From the following material, work out how many lines include the string "року"; respond with the number only.
· · · · · · ·
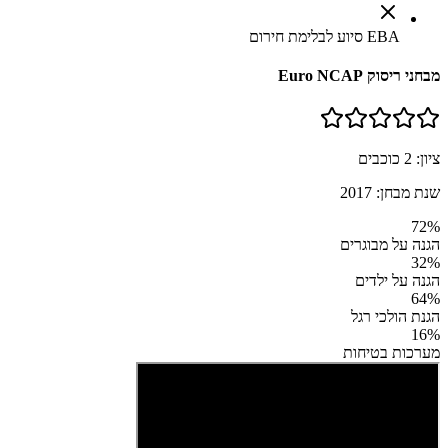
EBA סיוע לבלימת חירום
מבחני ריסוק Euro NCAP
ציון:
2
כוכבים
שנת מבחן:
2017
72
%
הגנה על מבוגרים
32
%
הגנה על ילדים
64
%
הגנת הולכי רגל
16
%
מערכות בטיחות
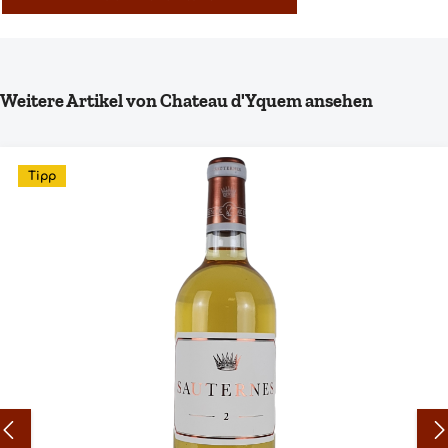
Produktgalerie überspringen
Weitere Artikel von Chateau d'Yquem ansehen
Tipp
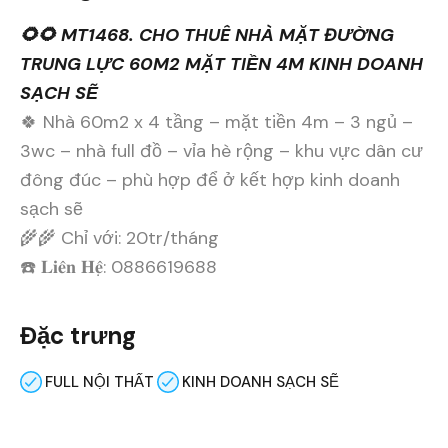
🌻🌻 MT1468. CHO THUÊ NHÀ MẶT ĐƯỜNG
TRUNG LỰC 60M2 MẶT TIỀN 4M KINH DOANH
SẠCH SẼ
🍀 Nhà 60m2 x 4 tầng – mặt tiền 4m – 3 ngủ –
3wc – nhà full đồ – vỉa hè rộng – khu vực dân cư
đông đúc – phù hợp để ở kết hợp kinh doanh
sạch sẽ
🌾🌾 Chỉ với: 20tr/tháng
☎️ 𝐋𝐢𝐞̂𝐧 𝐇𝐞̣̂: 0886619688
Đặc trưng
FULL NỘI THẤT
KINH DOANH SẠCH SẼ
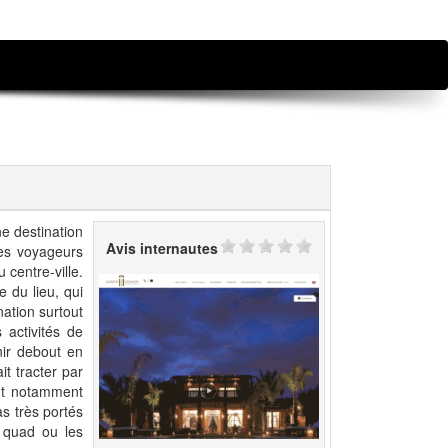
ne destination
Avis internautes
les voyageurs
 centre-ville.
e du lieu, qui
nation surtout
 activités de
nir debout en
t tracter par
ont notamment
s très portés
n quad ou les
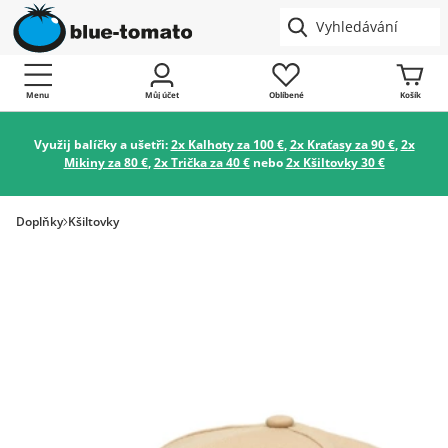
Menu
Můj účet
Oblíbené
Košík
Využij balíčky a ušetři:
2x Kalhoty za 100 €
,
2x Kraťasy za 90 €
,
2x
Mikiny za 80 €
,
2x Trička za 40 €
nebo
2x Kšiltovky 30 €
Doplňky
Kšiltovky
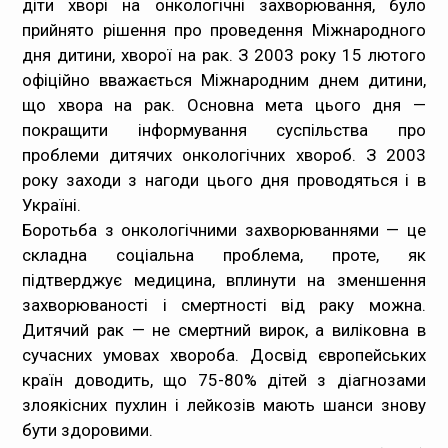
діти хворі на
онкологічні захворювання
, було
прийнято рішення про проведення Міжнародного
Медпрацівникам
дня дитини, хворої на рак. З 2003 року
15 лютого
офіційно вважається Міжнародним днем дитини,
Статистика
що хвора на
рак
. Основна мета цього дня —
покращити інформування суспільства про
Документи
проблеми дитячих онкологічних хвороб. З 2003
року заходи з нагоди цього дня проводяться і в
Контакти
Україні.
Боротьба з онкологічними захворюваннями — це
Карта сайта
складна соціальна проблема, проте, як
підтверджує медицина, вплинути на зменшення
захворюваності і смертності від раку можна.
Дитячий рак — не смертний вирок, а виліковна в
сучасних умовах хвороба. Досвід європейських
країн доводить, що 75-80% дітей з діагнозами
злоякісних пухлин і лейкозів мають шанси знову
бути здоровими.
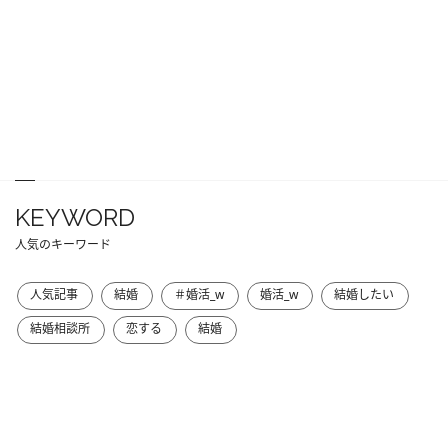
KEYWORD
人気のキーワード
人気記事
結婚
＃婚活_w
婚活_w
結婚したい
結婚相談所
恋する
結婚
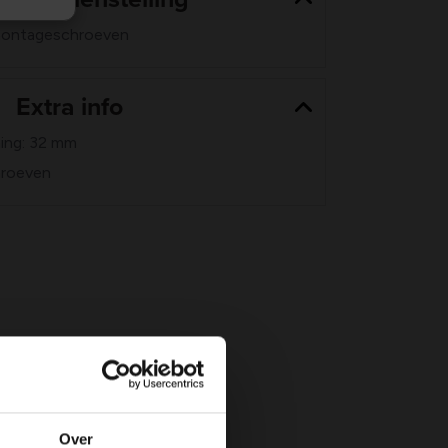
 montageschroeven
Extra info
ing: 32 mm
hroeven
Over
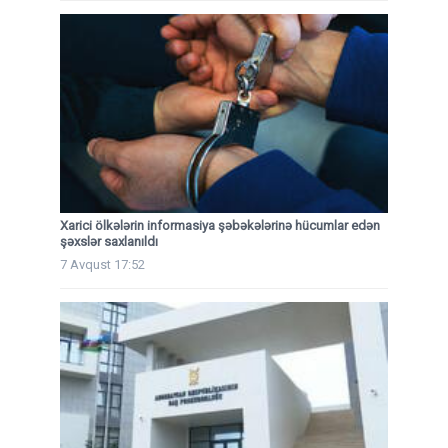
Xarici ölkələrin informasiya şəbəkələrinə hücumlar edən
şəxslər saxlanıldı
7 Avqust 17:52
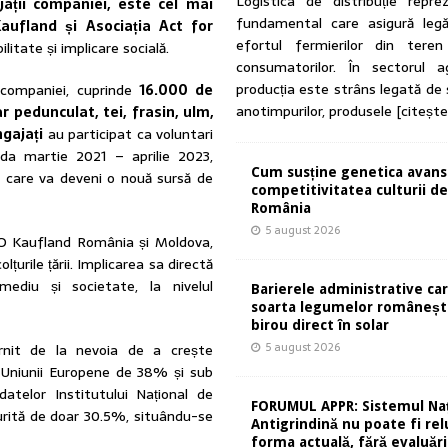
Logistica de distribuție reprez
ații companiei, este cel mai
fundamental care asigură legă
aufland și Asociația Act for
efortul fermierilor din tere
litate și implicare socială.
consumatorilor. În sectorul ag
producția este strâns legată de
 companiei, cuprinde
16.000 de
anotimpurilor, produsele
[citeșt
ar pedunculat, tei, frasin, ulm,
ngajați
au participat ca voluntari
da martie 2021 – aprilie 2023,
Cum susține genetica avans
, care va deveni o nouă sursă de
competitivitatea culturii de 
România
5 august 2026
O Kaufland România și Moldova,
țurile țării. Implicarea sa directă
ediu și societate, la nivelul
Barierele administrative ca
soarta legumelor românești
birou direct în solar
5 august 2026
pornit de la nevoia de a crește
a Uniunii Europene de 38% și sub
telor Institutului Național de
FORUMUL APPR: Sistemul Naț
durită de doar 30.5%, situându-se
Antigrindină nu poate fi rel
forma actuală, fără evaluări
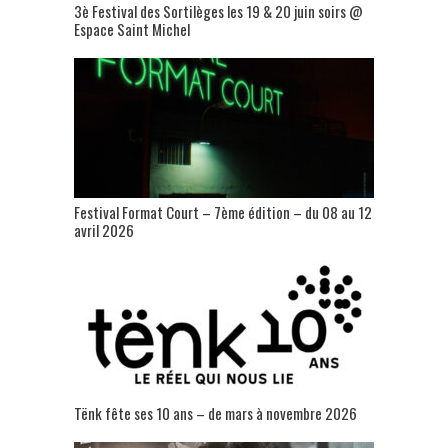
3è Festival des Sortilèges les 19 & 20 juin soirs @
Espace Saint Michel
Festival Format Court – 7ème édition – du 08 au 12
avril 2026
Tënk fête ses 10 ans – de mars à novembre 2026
· · · · · · ·
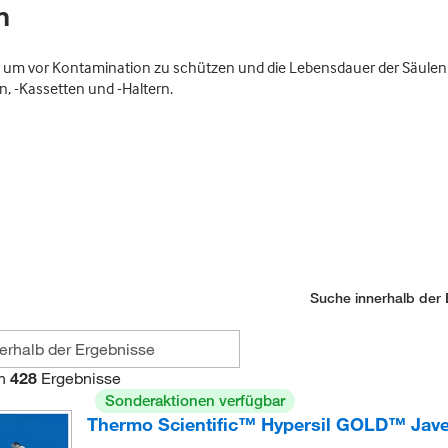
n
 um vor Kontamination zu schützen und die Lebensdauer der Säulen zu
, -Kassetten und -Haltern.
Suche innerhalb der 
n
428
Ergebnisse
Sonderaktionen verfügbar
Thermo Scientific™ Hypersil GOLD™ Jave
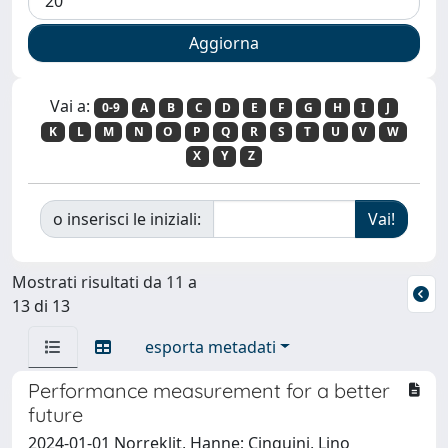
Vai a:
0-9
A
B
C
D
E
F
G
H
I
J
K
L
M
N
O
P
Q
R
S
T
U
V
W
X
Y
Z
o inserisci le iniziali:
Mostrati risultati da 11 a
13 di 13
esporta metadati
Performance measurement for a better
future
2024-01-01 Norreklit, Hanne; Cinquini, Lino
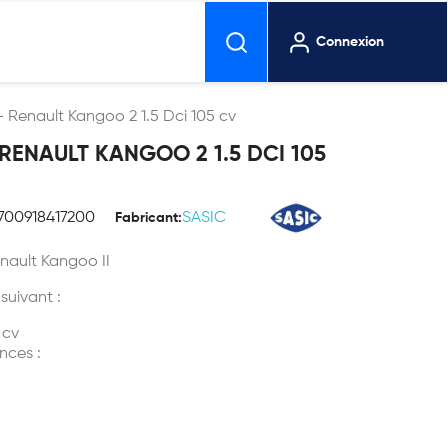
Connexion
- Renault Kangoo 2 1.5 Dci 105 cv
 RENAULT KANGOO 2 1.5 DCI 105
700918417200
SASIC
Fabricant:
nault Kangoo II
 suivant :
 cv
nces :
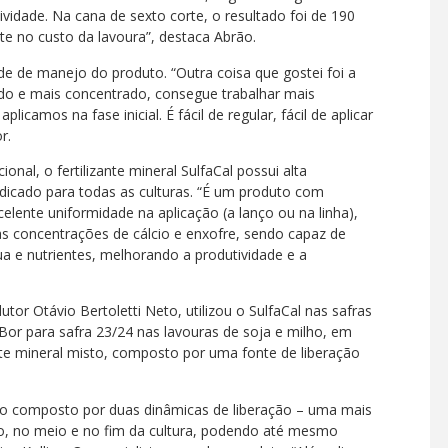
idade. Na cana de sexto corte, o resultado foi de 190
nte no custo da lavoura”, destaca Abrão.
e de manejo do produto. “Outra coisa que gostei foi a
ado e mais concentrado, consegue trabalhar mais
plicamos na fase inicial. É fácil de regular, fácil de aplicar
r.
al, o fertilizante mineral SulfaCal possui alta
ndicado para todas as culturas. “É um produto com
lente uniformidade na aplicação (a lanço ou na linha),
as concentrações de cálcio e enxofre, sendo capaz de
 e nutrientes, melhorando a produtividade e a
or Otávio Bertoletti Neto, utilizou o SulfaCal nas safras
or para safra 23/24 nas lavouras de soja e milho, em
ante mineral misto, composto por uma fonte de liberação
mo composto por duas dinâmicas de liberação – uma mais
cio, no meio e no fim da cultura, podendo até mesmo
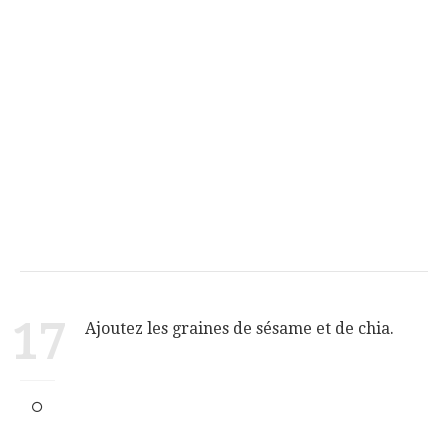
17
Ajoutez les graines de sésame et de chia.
· · · · · · ·
**ANSWER TO THIS TASK**: 2